>>>

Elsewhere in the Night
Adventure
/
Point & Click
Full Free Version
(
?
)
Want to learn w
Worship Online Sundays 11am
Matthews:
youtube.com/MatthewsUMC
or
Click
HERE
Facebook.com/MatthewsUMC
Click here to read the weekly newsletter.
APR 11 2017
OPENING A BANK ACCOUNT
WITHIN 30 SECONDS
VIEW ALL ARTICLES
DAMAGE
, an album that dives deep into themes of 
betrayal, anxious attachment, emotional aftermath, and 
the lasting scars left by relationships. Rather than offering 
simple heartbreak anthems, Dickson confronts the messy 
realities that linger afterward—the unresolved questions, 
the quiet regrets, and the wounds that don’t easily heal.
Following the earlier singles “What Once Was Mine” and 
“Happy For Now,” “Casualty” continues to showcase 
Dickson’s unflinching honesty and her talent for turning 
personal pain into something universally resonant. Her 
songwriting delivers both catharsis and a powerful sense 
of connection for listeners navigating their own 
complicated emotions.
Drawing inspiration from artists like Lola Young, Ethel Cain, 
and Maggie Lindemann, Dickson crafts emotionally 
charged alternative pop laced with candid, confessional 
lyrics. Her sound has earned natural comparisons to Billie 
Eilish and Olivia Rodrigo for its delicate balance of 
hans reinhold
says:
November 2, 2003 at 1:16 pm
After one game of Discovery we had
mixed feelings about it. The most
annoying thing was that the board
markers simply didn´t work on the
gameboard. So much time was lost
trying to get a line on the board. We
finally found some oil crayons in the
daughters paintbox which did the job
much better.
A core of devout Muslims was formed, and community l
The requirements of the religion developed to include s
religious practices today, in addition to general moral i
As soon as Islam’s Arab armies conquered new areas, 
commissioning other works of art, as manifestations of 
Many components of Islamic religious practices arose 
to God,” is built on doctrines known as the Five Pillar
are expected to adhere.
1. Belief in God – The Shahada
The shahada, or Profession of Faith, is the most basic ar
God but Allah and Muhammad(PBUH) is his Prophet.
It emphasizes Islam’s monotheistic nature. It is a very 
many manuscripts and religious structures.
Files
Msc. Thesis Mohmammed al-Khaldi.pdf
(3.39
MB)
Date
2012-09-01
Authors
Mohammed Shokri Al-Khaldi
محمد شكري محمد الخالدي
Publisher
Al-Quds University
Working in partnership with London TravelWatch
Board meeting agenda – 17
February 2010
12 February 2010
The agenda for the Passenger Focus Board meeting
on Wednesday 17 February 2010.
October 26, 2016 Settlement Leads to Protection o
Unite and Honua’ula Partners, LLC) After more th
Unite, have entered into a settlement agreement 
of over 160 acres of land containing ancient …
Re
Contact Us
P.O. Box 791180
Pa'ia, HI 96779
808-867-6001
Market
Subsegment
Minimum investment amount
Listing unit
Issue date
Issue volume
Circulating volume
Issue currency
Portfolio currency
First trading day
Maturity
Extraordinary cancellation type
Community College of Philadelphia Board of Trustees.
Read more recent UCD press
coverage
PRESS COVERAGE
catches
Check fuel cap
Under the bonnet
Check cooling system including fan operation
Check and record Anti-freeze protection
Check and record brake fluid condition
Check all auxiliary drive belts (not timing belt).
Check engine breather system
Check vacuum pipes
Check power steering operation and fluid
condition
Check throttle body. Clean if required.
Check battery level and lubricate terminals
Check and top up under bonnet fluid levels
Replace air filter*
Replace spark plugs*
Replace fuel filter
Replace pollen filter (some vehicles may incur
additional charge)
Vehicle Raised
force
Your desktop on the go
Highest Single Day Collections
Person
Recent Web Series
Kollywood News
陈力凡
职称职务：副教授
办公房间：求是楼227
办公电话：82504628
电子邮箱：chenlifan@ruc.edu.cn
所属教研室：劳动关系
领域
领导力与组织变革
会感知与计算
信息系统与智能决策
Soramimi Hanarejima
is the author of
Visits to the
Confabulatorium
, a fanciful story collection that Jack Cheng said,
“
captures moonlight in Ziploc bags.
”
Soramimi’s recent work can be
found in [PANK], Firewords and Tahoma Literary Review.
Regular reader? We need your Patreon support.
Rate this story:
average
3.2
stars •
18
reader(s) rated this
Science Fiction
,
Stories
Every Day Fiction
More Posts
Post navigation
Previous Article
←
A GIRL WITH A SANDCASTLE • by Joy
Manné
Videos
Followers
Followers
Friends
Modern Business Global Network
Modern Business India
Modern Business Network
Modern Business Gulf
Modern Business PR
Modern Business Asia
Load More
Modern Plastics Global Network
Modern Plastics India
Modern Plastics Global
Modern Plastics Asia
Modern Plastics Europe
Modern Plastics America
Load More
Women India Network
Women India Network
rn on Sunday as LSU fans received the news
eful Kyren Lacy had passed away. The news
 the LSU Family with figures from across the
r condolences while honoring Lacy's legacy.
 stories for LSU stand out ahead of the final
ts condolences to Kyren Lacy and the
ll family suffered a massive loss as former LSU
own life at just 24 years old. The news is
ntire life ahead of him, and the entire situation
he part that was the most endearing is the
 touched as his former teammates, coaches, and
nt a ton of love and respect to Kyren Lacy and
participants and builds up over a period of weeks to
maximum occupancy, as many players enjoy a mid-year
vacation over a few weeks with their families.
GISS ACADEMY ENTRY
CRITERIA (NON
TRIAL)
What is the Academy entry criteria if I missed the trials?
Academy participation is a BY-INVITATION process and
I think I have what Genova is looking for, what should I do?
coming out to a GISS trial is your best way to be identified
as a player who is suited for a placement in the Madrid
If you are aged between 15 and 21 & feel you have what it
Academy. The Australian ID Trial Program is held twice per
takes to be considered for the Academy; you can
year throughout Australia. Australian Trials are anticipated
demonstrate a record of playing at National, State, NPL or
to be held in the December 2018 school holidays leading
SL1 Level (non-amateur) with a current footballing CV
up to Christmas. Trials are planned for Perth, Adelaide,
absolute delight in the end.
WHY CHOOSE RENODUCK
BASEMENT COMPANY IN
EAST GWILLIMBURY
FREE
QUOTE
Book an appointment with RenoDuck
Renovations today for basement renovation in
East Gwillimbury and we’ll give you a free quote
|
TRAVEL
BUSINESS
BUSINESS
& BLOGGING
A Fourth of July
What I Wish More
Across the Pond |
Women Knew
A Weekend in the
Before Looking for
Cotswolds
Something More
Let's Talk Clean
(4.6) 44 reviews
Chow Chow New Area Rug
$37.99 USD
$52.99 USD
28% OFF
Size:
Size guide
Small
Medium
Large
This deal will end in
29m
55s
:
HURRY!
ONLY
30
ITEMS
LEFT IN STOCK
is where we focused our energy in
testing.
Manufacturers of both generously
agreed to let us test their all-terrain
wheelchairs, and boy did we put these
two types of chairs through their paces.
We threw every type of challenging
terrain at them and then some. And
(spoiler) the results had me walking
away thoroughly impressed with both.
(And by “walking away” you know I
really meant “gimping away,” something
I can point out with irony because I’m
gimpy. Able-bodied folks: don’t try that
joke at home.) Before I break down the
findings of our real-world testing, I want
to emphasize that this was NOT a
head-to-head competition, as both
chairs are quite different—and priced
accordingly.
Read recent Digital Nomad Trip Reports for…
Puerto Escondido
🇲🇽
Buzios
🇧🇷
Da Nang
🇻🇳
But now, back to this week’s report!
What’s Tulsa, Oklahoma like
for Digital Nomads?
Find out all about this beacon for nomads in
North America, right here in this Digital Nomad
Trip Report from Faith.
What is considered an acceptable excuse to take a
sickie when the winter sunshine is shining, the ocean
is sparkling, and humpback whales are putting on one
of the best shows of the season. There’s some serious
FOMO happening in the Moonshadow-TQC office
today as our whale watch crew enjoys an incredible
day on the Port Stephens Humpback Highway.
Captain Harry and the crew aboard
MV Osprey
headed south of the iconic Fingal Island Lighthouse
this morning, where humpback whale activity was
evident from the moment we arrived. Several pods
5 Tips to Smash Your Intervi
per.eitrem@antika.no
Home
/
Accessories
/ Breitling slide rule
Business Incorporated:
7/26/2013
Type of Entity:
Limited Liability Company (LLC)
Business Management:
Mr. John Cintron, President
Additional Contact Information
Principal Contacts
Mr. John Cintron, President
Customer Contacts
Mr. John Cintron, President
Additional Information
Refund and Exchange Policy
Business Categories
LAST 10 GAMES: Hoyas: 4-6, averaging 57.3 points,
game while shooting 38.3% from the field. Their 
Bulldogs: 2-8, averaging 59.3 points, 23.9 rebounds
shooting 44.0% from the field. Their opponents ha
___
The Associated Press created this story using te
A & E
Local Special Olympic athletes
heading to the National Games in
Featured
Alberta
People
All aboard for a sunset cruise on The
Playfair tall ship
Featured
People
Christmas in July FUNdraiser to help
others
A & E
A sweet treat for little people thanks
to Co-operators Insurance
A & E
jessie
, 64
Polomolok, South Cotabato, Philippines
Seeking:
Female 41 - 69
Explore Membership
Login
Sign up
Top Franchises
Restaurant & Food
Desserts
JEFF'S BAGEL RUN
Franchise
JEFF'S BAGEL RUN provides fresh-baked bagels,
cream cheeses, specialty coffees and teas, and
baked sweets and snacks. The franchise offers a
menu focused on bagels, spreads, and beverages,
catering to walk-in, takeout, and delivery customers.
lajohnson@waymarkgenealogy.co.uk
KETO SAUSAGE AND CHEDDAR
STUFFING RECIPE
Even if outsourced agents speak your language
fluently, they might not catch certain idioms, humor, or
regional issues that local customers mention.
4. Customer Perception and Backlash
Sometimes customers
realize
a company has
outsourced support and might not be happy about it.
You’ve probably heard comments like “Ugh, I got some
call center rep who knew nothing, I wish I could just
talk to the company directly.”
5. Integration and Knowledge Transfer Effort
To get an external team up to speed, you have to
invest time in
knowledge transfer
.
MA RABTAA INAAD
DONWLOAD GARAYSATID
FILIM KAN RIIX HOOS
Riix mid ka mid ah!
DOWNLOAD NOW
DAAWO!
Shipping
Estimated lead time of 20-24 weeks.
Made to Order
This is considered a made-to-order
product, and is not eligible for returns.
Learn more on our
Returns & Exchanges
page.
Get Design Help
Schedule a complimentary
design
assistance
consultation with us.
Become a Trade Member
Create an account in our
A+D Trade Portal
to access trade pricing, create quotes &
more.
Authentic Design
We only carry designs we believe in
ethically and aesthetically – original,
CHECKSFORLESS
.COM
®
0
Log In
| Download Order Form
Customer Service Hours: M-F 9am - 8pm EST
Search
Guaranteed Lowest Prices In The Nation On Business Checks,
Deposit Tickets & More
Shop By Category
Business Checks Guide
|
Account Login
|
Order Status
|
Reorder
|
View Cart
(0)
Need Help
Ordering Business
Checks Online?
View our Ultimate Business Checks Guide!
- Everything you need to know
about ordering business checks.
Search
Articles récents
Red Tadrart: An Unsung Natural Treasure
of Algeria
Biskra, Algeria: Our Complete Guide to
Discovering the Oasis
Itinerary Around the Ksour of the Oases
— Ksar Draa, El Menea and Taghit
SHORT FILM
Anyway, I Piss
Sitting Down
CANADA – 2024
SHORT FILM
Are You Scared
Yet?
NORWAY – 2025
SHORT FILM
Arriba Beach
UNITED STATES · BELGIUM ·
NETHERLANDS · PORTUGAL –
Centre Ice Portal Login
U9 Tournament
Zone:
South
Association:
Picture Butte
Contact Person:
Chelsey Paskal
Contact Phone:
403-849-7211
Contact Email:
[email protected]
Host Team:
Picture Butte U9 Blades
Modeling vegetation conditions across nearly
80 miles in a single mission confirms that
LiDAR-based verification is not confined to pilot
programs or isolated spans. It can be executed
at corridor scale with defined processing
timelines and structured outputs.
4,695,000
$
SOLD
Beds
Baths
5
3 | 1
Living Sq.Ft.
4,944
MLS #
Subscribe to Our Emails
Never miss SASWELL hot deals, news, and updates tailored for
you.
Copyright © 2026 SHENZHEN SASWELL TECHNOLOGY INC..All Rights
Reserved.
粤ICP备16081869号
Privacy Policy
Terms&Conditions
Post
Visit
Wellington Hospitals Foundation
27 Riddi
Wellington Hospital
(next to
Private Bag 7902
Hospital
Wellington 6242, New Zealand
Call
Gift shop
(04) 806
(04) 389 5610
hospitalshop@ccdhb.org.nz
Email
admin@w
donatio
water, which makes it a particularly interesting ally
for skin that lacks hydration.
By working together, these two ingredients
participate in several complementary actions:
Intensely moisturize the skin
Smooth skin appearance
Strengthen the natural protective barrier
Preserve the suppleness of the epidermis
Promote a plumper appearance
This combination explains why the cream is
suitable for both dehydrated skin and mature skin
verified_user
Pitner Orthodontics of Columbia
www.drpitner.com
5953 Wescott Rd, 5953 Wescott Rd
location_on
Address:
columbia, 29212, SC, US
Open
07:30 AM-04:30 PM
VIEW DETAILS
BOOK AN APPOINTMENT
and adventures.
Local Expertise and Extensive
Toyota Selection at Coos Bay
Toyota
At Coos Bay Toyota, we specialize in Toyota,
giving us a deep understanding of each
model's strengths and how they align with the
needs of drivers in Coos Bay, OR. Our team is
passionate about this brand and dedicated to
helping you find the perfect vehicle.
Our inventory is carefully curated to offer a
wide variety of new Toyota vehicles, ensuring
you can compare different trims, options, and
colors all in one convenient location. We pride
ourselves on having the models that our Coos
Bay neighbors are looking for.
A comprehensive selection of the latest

<<<

Pick out each line in the material containing "Plastics".

Modern Plastics Global Network
Modern Plastics India
Modern Plastics Global
Modern Plastics Asia
Modern Plastics Europe
Modern Plastics America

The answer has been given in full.